Clark recorded most of the album in his hometown of Austin, and he recruited collaborators who also have a track record of blending genres, including percussionist and Prince collaborator Sheila E., jazz trumpeter Keyon Harrold and bassist/keyboardist Mike Elizondo (whose extensive resume includes work with Eminem, Dr. Dre, Cassandra Wilson, Ry Cooder, Ed Sheeran, Maroon 5, Muse and Mastodon). A video trailer for This Land includes this testimonial from Prince: “Gary Clark Jr. has it all.” Sure, that’s hyperbole, but it’s certainly fun to hear head-bobbing music from an artist who can draw from diverse predecessors—B.B. King, Cream, Jimi Hendrix, Curtis Mayfield, Tupac Shakur and D’Angelo—filter those influences through his own blues-soaked prism, and create a new sonic rainbow.

The Comet Is Coming

Trust In The Lifeforce Of The Deep Mystery
(Impulse)

This is about searching.

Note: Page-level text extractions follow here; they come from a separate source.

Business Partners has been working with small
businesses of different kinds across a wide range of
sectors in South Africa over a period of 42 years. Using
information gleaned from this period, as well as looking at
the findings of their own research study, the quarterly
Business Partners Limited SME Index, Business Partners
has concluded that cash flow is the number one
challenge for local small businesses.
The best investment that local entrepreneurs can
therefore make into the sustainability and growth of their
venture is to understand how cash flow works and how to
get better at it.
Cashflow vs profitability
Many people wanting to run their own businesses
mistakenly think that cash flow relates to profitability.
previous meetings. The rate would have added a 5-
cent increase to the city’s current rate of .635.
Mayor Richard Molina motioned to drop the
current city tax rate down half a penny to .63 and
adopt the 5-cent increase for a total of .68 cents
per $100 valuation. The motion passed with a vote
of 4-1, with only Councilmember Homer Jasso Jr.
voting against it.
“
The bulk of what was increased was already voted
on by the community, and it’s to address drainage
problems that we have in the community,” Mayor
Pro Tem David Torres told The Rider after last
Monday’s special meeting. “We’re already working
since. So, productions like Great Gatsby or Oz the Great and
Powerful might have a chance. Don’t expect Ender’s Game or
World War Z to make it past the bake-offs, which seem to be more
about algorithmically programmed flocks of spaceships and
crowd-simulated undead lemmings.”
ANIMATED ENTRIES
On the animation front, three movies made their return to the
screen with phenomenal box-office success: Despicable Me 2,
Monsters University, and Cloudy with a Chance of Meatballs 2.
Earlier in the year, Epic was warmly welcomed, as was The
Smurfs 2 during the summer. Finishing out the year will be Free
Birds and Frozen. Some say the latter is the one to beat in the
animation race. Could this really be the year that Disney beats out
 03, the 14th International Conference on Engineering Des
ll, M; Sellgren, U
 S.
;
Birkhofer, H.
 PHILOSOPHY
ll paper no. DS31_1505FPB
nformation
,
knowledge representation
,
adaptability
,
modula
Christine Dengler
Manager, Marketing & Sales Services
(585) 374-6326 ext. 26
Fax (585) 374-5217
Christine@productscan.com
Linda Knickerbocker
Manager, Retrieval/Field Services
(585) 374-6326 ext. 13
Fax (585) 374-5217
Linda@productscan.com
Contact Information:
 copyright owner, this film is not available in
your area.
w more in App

For space, for time and for understanding.

It’s a sentiment extolled by Kate Tempest, an English poet, during “Blood Of The Past,” the fourth cut on The Comet Is Coming’s Trust In The Lifeforce Of The Deep Mystery, a follow-up to its 2016 long-playing debut. “Imagine a culture that, at its root, has a more soulful connection to land,” Tempest intones, before detailing the vagaries of modern life.

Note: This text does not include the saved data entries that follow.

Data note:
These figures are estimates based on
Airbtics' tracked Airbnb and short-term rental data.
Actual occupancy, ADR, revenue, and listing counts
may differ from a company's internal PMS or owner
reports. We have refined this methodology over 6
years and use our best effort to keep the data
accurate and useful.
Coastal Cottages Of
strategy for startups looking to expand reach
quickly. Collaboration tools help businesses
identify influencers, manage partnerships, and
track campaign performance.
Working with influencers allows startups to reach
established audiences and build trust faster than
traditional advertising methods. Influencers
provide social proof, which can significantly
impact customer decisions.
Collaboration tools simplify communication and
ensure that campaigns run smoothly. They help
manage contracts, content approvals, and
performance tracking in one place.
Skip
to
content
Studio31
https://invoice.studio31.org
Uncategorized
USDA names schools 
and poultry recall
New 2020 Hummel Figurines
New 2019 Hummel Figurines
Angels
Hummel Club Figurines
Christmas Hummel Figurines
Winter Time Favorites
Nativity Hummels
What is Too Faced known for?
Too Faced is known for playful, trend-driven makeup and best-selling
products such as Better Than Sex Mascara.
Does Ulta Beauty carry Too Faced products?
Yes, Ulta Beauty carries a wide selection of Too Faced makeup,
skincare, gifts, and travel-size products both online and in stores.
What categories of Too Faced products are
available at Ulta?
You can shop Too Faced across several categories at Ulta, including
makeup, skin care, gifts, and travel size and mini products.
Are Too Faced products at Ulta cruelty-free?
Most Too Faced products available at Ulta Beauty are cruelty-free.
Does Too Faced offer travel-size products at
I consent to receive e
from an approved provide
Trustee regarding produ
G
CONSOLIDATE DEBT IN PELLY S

The Comet Is Coming, just one of three acts helmed by Shabaka Hutchings on the Impulse label, takes on a more pliable feel than Sons of Kemet or Shabaka and the Ancestors, moving from floating minimal stretches to dancefloor theatricality and into jazzy workouts. But the saxophonist’s tone still strafes easily through whatever setting he’s working in. Here, along with synthesist Dan Leavers and drummer Maxwell Hallett, tracks like “Super Zodiac” seem to herald a new Aquarian Age while stitching in sci-fi sounds, quick-step rhythms and Hutchings playing ahead of the beat, a tactic that isn’t quite his signature, but an approach that might enable listeners to pick his horn out of a crowded field.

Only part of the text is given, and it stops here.